→ **WORK TASK**
Give back only the lines in the records below from the one with "de productieplanning." to the one with "reinigingstechnieken, bescherm je", both inclusive, word for word.

→ **INPUT MATERIAL**
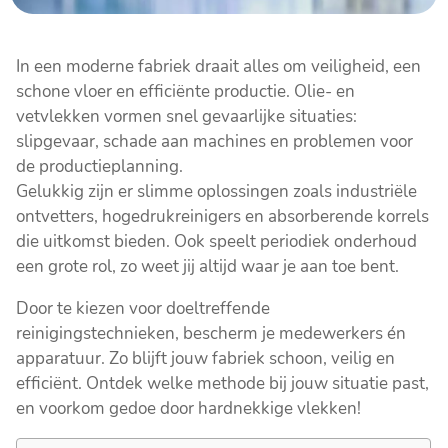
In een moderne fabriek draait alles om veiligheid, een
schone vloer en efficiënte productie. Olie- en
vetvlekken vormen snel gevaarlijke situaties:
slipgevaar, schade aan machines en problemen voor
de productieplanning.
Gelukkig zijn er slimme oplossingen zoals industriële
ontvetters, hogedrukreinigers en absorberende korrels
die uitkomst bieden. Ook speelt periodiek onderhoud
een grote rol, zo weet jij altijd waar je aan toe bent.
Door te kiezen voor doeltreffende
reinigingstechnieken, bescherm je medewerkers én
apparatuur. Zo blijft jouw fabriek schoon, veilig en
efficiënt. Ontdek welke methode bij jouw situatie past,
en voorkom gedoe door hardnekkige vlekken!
==
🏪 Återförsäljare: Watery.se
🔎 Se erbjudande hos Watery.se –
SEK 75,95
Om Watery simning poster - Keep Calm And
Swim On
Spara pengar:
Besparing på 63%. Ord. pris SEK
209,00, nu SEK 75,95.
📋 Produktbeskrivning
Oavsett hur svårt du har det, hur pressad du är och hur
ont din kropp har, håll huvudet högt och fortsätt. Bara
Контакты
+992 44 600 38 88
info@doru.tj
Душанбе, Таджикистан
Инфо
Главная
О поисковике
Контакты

→ **RESPONSE TO THE TASK**
de productieplanning.
Gelukkig zijn er slimme oplossingen zoals industriële
ontvetters, hogedrukreinigers en absorberende korrels
die uitkomst bieden. Ook speelt periodiek onderhoud
een grote rol, zo weet jij altijd waar je aan toe bent.
Door te kiezen voor doeltreffende
reinigingstechnieken, bescherm je medewerkers én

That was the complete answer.